By now, you’ve read most of the highlights: he had no idea that there were countries called “Nepal” and “Bhutan”; he doesn’t understand that foreign leaders might not always want to take his rambling and gormless call at all hours; he doesn’t quite grasp the idea that other countries have delicate relations with others, and don’t base their every move around Trump.
But what’s interesting in the piece is that while some of the interpretations are bandied about, few of the specifics are disputed, even by sources who are still, for no apparent reason, anonymous.
A White House official said Trump, as a former jet-setting global businessman, understands how time zones work but doesn’t dwell on such details when he wants to talk to a foreign leader. “He’s the president of the United States. He’s not stopping to add up” time differences, the official said.

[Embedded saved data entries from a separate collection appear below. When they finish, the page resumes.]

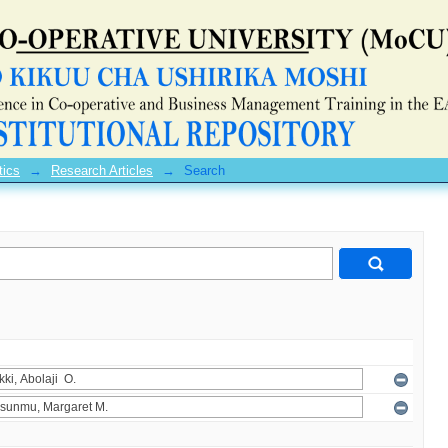
tics
→
Research Articles
→
Search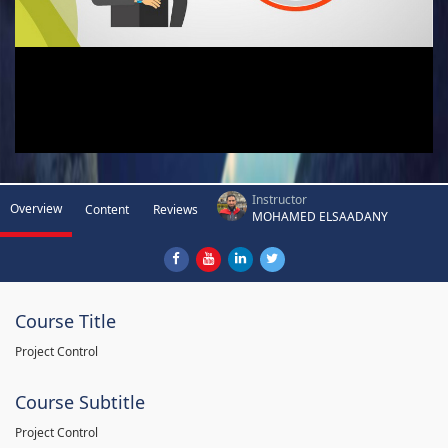
Instructor
Overview
Content
Reviews
MOHAMED ELSAADANY
Course Title
Project Control
Course Subtitle
Project Control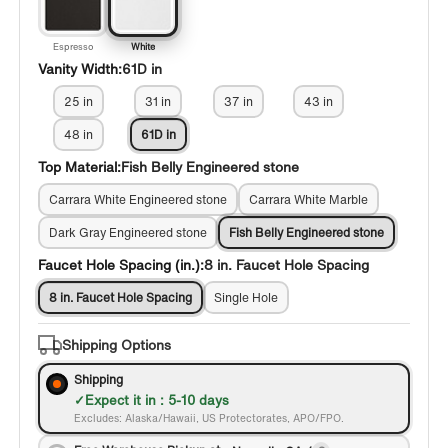
Espresso
White
Vanity Width:
61D in
25 in
31 in
37 in
43 in
48 in
61D in
Top Material:
Fish Belly Engineered stone
Carrara White Engineered stone
Carrara White Marble
Dark Gray Engineered stone
Fish Belly Engineered stone
Faucet Hole Spacing (in.):
8 in. Faucet Hole Spacing
8 in. Faucet Hole Spacing
Single Hole
Shipping Options
Shipping
Expect it in : 5-10 days
Excludes: Alaska/Hawaii, US Protectorates, APO/FPO.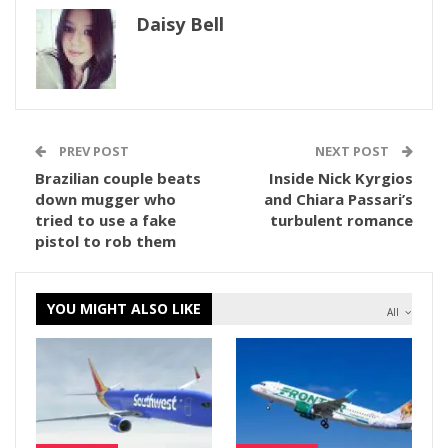
Daisy Bell
PREV POST
NEXT POST
Brazilian couple beats
Inside Nick Kyrgios
down mugger who
and Chiara Passari’s
tried to use a fake
turbulent romance
pistol to rob them
YOU MIGHT ALSO LIKE
All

I really like this quote, because it isn’t denying that he fails to take time zones into account, or to care that someone might be asleep. That Japan is on the other side of the world is just “details”. The implication is that only nerds stop to add, and the President is a man of action. Stupid nerds.
This sentiment is backed up beautifully by James Carafano, a big Washington muck-muck elite, who also advised the State Department transition team.
“If people are looking for more polish and more kind of conventional statecraft and that’s their metric for Trump learning, I think they’re going to be disappointed,” said Carafano, vice president for foreign policy at the Heritage Foundation. “I don’t think he sees those as faux pas; I think he sees them as, ‘Look, I do things differently.’ If you say, ‘That’s not how things are done,’ he says, ‘Who says? Where is it written down that I can’t do that?’”
Here’s a man who ostensibly is dedicating his life to foreign policy, who is an important member of a top think-tank, a man of great influence in Washington, who is basically saying that sure, the President might not “know stuff” or “be smart” or “have basic human decency as the basis for diplomacy”, but that’s ok. He does things differently.
(It’s also important to note that “differently”, for Trump supporters, is synonymous with good. It’s a de facto assumption, and a totem for the initiated. It’s how they maintain their faith in the face of overwhelming incompetence.)
But that’s not even my favorite quote. This one is.
At times, he wings it with unfortunate results. Meeting with a group of African countries at the United Nations General Assembly last September, Trump, in public remarks, referred to the country of Namibia as “Nambia.” (Trump did impress some of his own aides in the meeting, however. “He did a very good job of saying Côte d’Ivoire,” said one.)
Ah, but I could be bound in the nutshell of that parenthetical and consider myself the king of infinite flopsweat! Just imagine being impressed by that, or I guess being professionally bound to convince yourself that this was, indeed, impressive! Imagine being in that position. Imagine thinking that a metric of success is for your boss to not botch literally everything.
I wish I could just hear the surely-strong-but-intensely-patronizing lilt in how this aide pronounced “very”. I honestly could listen to that on an endless loop for the rest of my life.
This is all fun and stuff, but what we have is an army of enablers for the fake king. They spin his intense ignorance as strength and virtue, and are terrified of offering even the most gentle corrections. It would be one thing if we had a genial dipshit in office, some kind of holy dummy who just floats along on a cloud of their own regard, but we don’t. We have a volcanic manchild at the seat of immense power.
The thrust of this article, read between the lines, is that anyone close to Trump, including every foreign leader beside Trudeau, is too scared of setting him off to correct him or to push back. Everyone, for reasons of self-protection or hoping for the greater good or sheer craven careerism or maybe just broken cognitive dissonance and faith-based acceptance, let’s him operate in a bubble of selfish incompetence and unlettered self-regard.
Politico refers to Trump’s “learning curve”, but it is obvious he isn’t learning everything. The only curve is the rapid bending of light as all of us are getting sucked into his dark gravity. The world is warping around the single dumbest man of his time and contorting themselves to try to stay upright. It’s not working. We’re all increasingly deformed, and this November is our last best chance at straightening up.